ゼレンスキーは即時の加盟が認められないことは元より、加盟に至る明確な行程表・時刻表が示されないであろうことは分かっていた筈である。にもかかわらず、彼は首脳会議への途次、不満をツイートした。彼は、加盟はおろか加盟の招請についてすら日程表が示されていないことを「先例がなく馬鹿げている」と述べ、招請について「条件」が付加されたことを不快がった。
首脳会議の声明には「同盟国が合意し条件が充たされた時に、われわれはウクライナに同盟に加わるよう招請できる立場となろう」とある。「加盟」であれ、「招請」であれ、「条件」が充たされることが前提とならざるを得ない。「条件」には、NATO事務総長が記者会見で説明しているように、ウクライナの防衛体制の近代化とガバナンスの強化という問題とは別に、ウクライナがロシアと戦争状態にあるという問題がある。後者の問題は単純な問題ではない。どういう形で戦争は終わるのか? 北大西洋条約第5条により加盟国は集団防衛にコミットしているが、戦争がどういう形で終わるか分からない現在、集団で防衛すべきウクライナの国境はどこなのか、基本的なことが不明である。特に、戦争が終息するとしても、「凍結された紛争」の形が最も蓋然性が高いと見られる状況では、加盟の可否についてすら確たることは言い得ない。
G7の枠組みによるウクライナ支援
首脳会議のもう一つの重要な議題はウクライナに対するNATOの支援を長期的に確固たるものにすることであった。米国やドイツは、加盟問題よりも、この支援の問題に首脳会議は焦点を当てるべきことを主張していた。その成果がG7首脳による「ウクライナ支援に関する共同宣言」という文書である。この文書は軍事的支援、復興・復旧を含む経済的支援あるいはガバナンス改革のための支援など、多方面にわたる支援を列挙し、この多国間の枠組みの下で、G7それぞれがウクライナとの間で二国間の長期的安全保障のコミットメントを取り決めるための交渉に入ることを表明している。従って、どれほど強力な支援が約束されるかは二国間の取り決めにかかっているが、重要な進展と評価できよう。
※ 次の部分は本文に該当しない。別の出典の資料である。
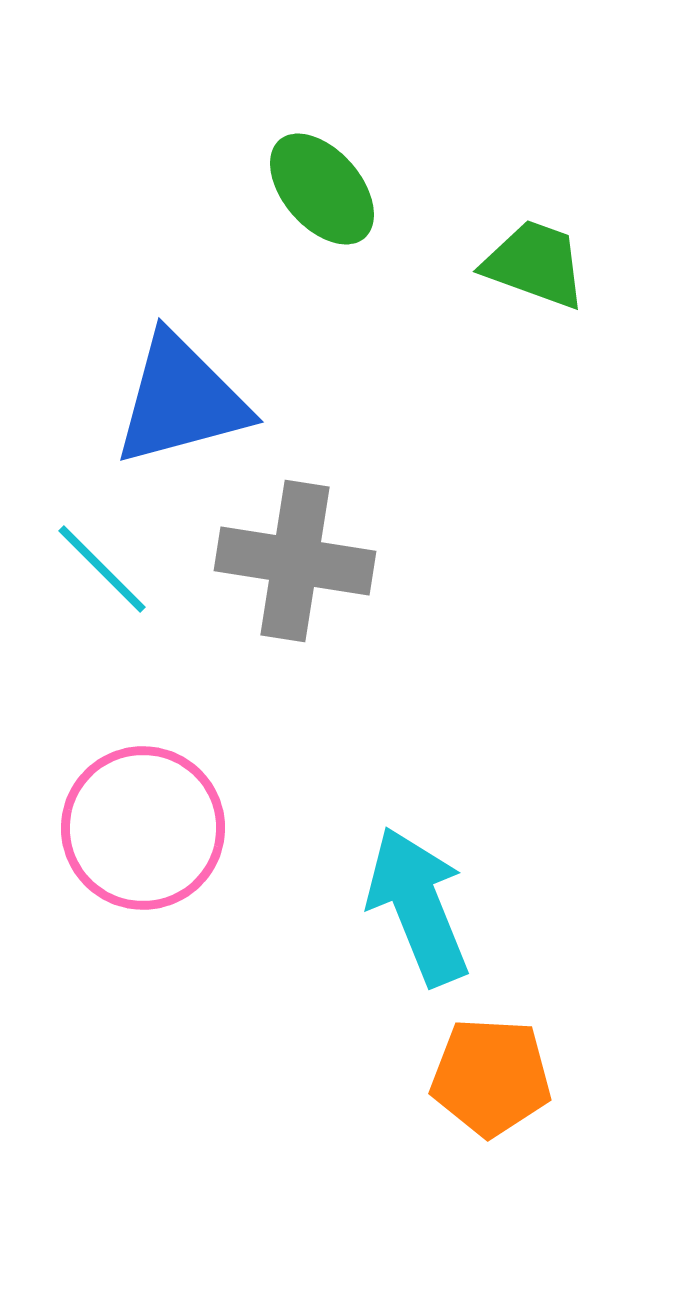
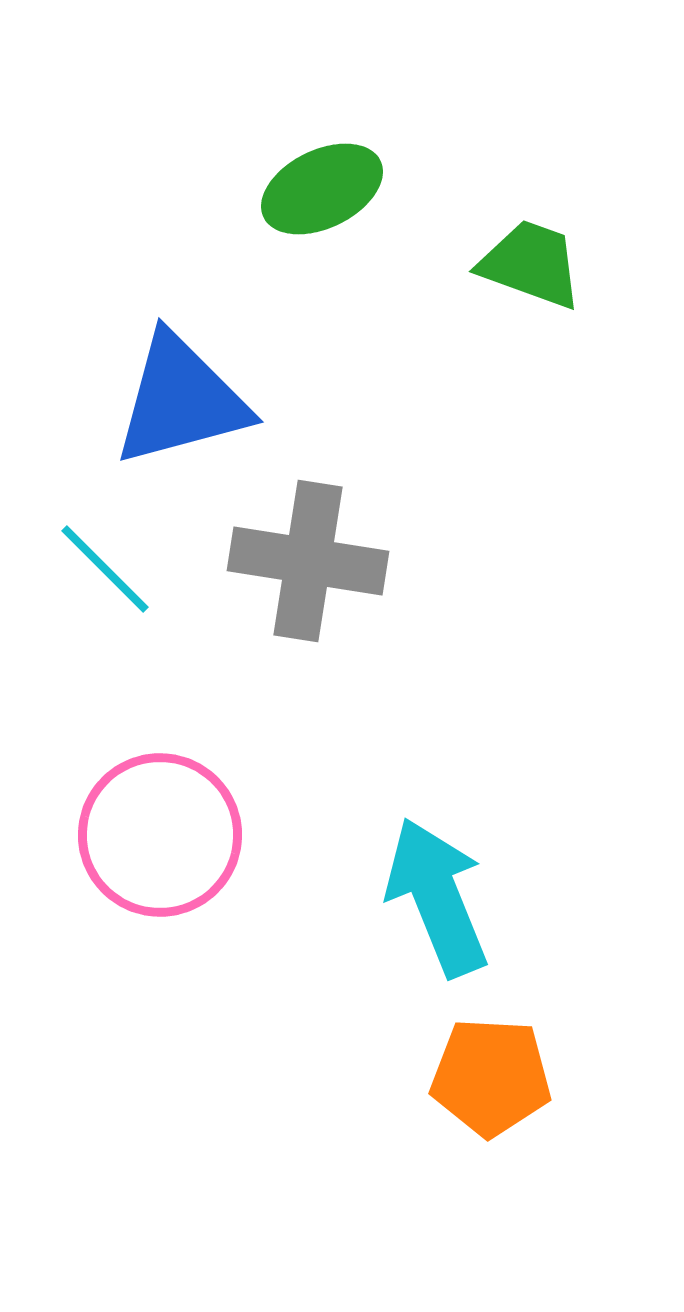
green ellipse: rotated 75 degrees counterclockwise
green trapezoid: moved 4 px left
gray cross: moved 13 px right
cyan line: moved 3 px right
pink circle: moved 17 px right, 7 px down
cyan arrow: moved 19 px right, 9 px up
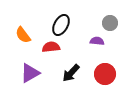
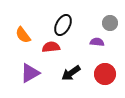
black ellipse: moved 2 px right
purple semicircle: moved 1 px down
black arrow: rotated 12 degrees clockwise
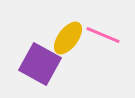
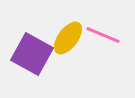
purple square: moved 8 px left, 10 px up
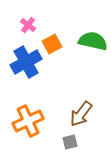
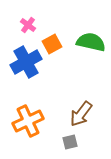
green semicircle: moved 2 px left, 1 px down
このエコノミスト誌の社説は、米国が、台湾関係法に倣い、ウクライナ支援を法制化することを提案している。共和党はウクライナ支援に否定的な勢力ばかりではないが、法制化は無理な相談である。バイデン政権にそのような試みに精力を費やす余裕があるとも思われない。目下の米国の優先順位は、議会の支持も得てウクライナの反転攻勢の成功のために武器支援を強化することにあるはずである。